Prompt
The range to repeat runs from the line with "Segment left iliac" to the last line below, both ends included; give it exactly and without pictures.

Stored data
────────────────

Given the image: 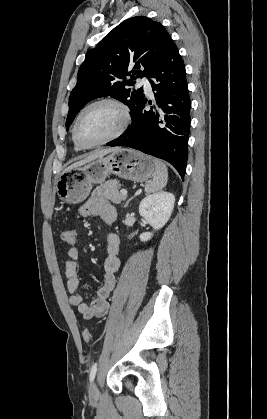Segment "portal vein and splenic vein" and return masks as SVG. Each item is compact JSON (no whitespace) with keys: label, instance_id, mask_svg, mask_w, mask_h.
<instances>
[{"label":"portal vein and splenic vein","instance_id":"1","mask_svg":"<svg viewBox=\"0 0 267 419\" xmlns=\"http://www.w3.org/2000/svg\"><path fill=\"white\" fill-rule=\"evenodd\" d=\"M120 193H121L123 196H127V190H126V189H121V190H120Z\"/></svg>","mask_w":267,"mask_h":419}]
</instances>
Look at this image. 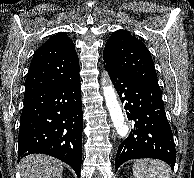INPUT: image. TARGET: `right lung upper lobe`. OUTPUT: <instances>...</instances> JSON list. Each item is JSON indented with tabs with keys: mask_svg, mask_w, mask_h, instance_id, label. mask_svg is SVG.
<instances>
[{
	"mask_svg": "<svg viewBox=\"0 0 194 178\" xmlns=\"http://www.w3.org/2000/svg\"><path fill=\"white\" fill-rule=\"evenodd\" d=\"M79 76L75 45L65 32L51 36L33 55L25 92L65 83Z\"/></svg>",
	"mask_w": 194,
	"mask_h": 178,
	"instance_id": "cb5924a9",
	"label": "right lung upper lobe"
}]
</instances>
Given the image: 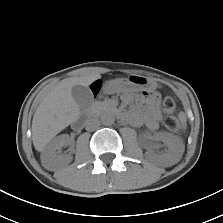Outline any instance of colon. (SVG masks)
Returning a JSON list of instances; mask_svg holds the SVG:
<instances>
[{"label": "colon", "mask_w": 223, "mask_h": 223, "mask_svg": "<svg viewBox=\"0 0 223 223\" xmlns=\"http://www.w3.org/2000/svg\"><path fill=\"white\" fill-rule=\"evenodd\" d=\"M164 110L166 111L167 115L164 117V125L173 132L179 131V124L178 121L174 116L170 113L175 108V101L172 97H166L163 102Z\"/></svg>", "instance_id": "colon-1"}]
</instances>
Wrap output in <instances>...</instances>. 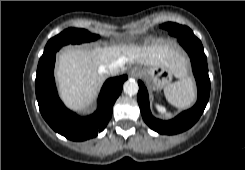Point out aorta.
Returning a JSON list of instances; mask_svg holds the SVG:
<instances>
[{"label": "aorta", "mask_w": 245, "mask_h": 170, "mask_svg": "<svg viewBox=\"0 0 245 170\" xmlns=\"http://www.w3.org/2000/svg\"><path fill=\"white\" fill-rule=\"evenodd\" d=\"M123 90H124V93L127 95H130V96L136 95L139 90L138 83L133 79H129L124 83Z\"/></svg>", "instance_id": "762f6f07"}]
</instances>
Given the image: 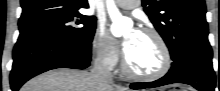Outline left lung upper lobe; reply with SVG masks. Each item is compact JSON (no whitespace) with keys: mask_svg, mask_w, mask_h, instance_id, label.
<instances>
[{"mask_svg":"<svg viewBox=\"0 0 220 91\" xmlns=\"http://www.w3.org/2000/svg\"><path fill=\"white\" fill-rule=\"evenodd\" d=\"M142 6L172 60L183 49L210 46L204 0H142Z\"/></svg>","mask_w":220,"mask_h":91,"instance_id":"5c2ea615","label":"left lung upper lobe"}]
</instances>
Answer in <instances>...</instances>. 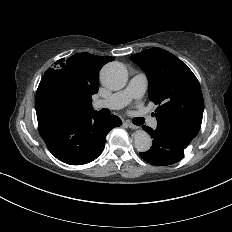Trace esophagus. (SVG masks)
Returning <instances> with one entry per match:
<instances>
[{
  "mask_svg": "<svg viewBox=\"0 0 232 232\" xmlns=\"http://www.w3.org/2000/svg\"><path fill=\"white\" fill-rule=\"evenodd\" d=\"M125 123H126V125H127L129 128H131V129H137V128H138V126L134 125V124L131 123L130 121H126Z\"/></svg>",
  "mask_w": 232,
  "mask_h": 232,
  "instance_id": "34e87169",
  "label": "esophagus"
}]
</instances>
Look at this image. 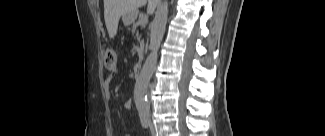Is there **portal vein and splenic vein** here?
<instances>
[{
  "instance_id": "portal-vein-and-splenic-vein-1",
  "label": "portal vein and splenic vein",
  "mask_w": 325,
  "mask_h": 136,
  "mask_svg": "<svg viewBox=\"0 0 325 136\" xmlns=\"http://www.w3.org/2000/svg\"><path fill=\"white\" fill-rule=\"evenodd\" d=\"M148 21L147 16L141 18V24H146Z\"/></svg>"
}]
</instances>
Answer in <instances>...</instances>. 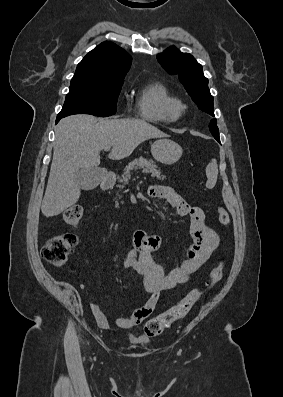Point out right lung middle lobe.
<instances>
[{
	"label": "right lung middle lobe",
	"mask_w": 283,
	"mask_h": 397,
	"mask_svg": "<svg viewBox=\"0 0 283 397\" xmlns=\"http://www.w3.org/2000/svg\"><path fill=\"white\" fill-rule=\"evenodd\" d=\"M123 82L124 79L100 80L74 75L70 91L57 117L63 118L72 114L107 117L115 114Z\"/></svg>",
	"instance_id": "1"
}]
</instances>
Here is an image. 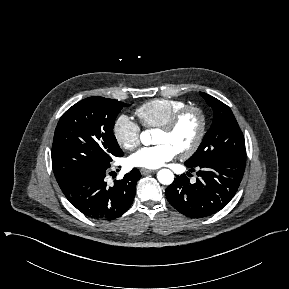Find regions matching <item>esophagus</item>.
<instances>
[{"instance_id":"34e87169","label":"esophagus","mask_w":289,"mask_h":289,"mask_svg":"<svg viewBox=\"0 0 289 289\" xmlns=\"http://www.w3.org/2000/svg\"><path fill=\"white\" fill-rule=\"evenodd\" d=\"M155 172H156L155 170H150V169H145V168L140 169V173L142 175H147V174H151V173H155Z\"/></svg>"}]
</instances>
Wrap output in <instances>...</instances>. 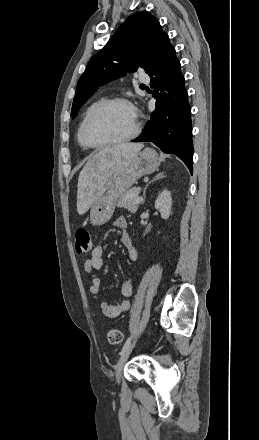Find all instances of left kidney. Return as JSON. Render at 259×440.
Returning <instances> with one entry per match:
<instances>
[{
    "mask_svg": "<svg viewBox=\"0 0 259 440\" xmlns=\"http://www.w3.org/2000/svg\"><path fill=\"white\" fill-rule=\"evenodd\" d=\"M172 197L171 192L163 190L155 201V209L158 210L163 219H168L171 215Z\"/></svg>",
    "mask_w": 259,
    "mask_h": 440,
    "instance_id": "5707ae66",
    "label": "left kidney"
}]
</instances>
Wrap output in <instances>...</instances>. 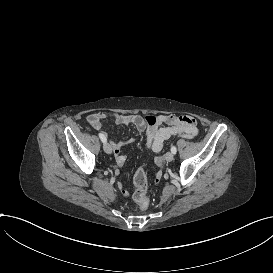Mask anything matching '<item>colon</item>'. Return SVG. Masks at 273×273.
<instances>
[{
  "mask_svg": "<svg viewBox=\"0 0 273 273\" xmlns=\"http://www.w3.org/2000/svg\"><path fill=\"white\" fill-rule=\"evenodd\" d=\"M168 118H171V116H168ZM145 122L148 126L154 127L158 125L159 119L155 115L149 114L145 116ZM134 183L136 186L139 187L138 192L136 193V196L138 197L137 201L141 205L139 209H136L134 211V214L136 216H139L141 213H144L148 208V204L146 203V200L141 198L146 191V185L144 184L145 176H144L143 169L141 168L136 169L135 176H134Z\"/></svg>",
  "mask_w": 273,
  "mask_h": 273,
  "instance_id": "5ec220e1",
  "label": "colon"
}]
</instances>
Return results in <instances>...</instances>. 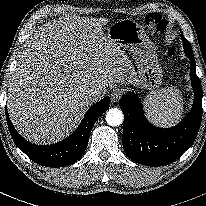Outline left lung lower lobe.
I'll return each instance as SVG.
<instances>
[{
    "label": "left lung lower lobe",
    "mask_w": 206,
    "mask_h": 206,
    "mask_svg": "<svg viewBox=\"0 0 206 206\" xmlns=\"http://www.w3.org/2000/svg\"><path fill=\"white\" fill-rule=\"evenodd\" d=\"M183 41L186 38L182 35ZM191 61V84L195 100L191 111L175 127L163 129L150 124L139 97L128 92L119 105L124 113L123 148L134 162L146 166H163L178 159L193 144L202 119V89L196 75L192 50L185 48Z\"/></svg>",
    "instance_id": "0a47b994"
}]
</instances>
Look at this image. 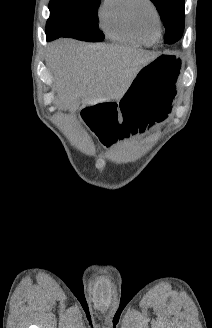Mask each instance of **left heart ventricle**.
I'll return each instance as SVG.
<instances>
[{
	"label": "left heart ventricle",
	"instance_id": "b2bd125f",
	"mask_svg": "<svg viewBox=\"0 0 212 328\" xmlns=\"http://www.w3.org/2000/svg\"><path fill=\"white\" fill-rule=\"evenodd\" d=\"M138 17L148 34L156 32V22L153 11L147 5H141L138 8Z\"/></svg>",
	"mask_w": 212,
	"mask_h": 328
}]
</instances>
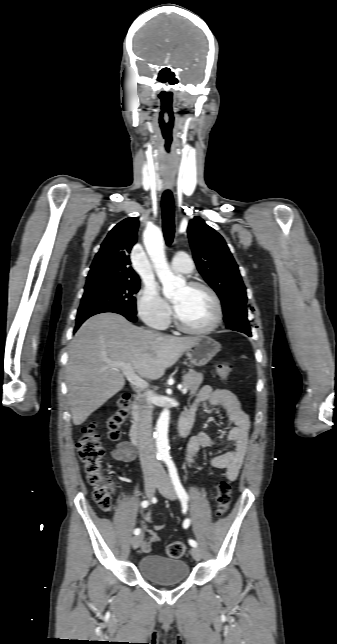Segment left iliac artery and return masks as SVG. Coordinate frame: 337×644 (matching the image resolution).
Returning <instances> with one entry per match:
<instances>
[{"instance_id":"44dca946","label":"left iliac artery","mask_w":337,"mask_h":644,"mask_svg":"<svg viewBox=\"0 0 337 644\" xmlns=\"http://www.w3.org/2000/svg\"><path fill=\"white\" fill-rule=\"evenodd\" d=\"M165 462H166V464L168 466L169 475L171 477L172 483L174 485L175 491H176L179 499L182 502L188 501V499H189L188 494L186 493L185 489L183 488V486H182V484L180 482L178 472H177V469H176V466H175L174 462L170 458H166ZM189 525H190V519H186L183 522V528L186 529V528L189 527ZM188 542L192 547H197V542L195 540L189 539Z\"/></svg>"}]
</instances>
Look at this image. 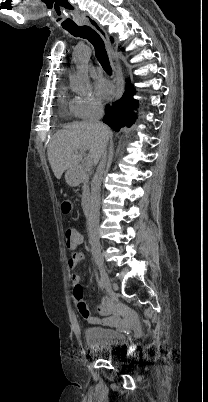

────────────────

Solution to the problem
Segment left iliac artery and return masks as SVG. Coordinate frame: 337×644 (matching the image resolution).
Returning <instances> with one entry per match:
<instances>
[{"instance_id":"44dca946","label":"left iliac artery","mask_w":337,"mask_h":644,"mask_svg":"<svg viewBox=\"0 0 337 644\" xmlns=\"http://www.w3.org/2000/svg\"><path fill=\"white\" fill-rule=\"evenodd\" d=\"M165 462H166V464L168 466L169 475L171 477L172 483L174 485L175 491H176L179 499L182 502L188 501V499H189L188 494L186 493L185 489L183 488V486H182V484L180 482L178 472H177V469H176V466H175L174 462L170 458H166ZM189 525H190V519H186L183 522V528L186 529V528L189 527ZM188 542L192 547H197V542L195 540L189 539Z\"/></svg>"}]
</instances>
Look at this image. 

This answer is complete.